Heterogeneous photochemical conversion of chlorobenzene on γ-Al2O3: A chamber experiment study

Abstract

Atmospheric photochemical conversion of chlorinated volatile organic compounds (CVOCs) is crucial for secondary aerosol formation and tropospheric chlorine chemistry. However, their corresponding conversion pathways and the reaction products are lack of sufficient exploration. Herein, the photochemical conversion of chlorobenzene (CB) on the mineral γ-Al2O3 particulates was chosen as a model reaction to unveil the atmospheric chemistry of CVOCs. Chamber experiments were performed to determine the decay rates of CB with/without SO2 or NH3 under light irradiation. Reaction products were evaluated, along with the in situ diffuse reflectance infrared Fourier transform spectroscopy measurements, to explore the CB conversion pathways under different conditions.
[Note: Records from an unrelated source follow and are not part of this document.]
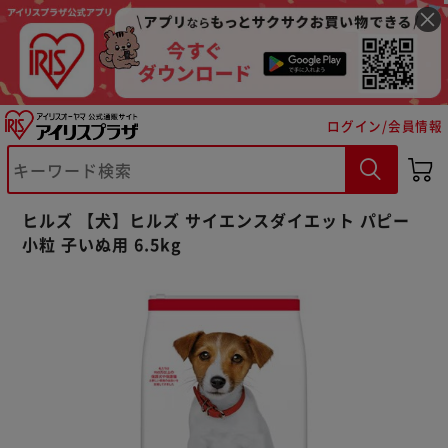
ログイン/会員情報
※ご確認ください
ヒルズ 【犬】ヒルズ サイエンスダイエット パピー
小粒 子いぬ用 6.5kg
カートに入れる
購入手続きへ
We showed that the CB could be greatly degraded by γ-Al2O3 under light irradiation, and the added SO2 significantly inhibited this conversion owing to surface acidification. However, the presence of NH3 was shown to facilitate the CB conversion by immobilizing Cl− as NH4Cl, and recovering surface oxygen vacancies for oxygen activation. In particular, we found that polychlorinated dibenzo-p-dioxins and dibenzofurans (PCDD/Fs) could be generated from the photochemical CB conversion over γ-Al2O3, regardless of SO2 or NH3 coexistence, indicating a potential origin of PCDD/Fs on the atmospheric particulates from the heterogeneous photochemical CVOC conversion.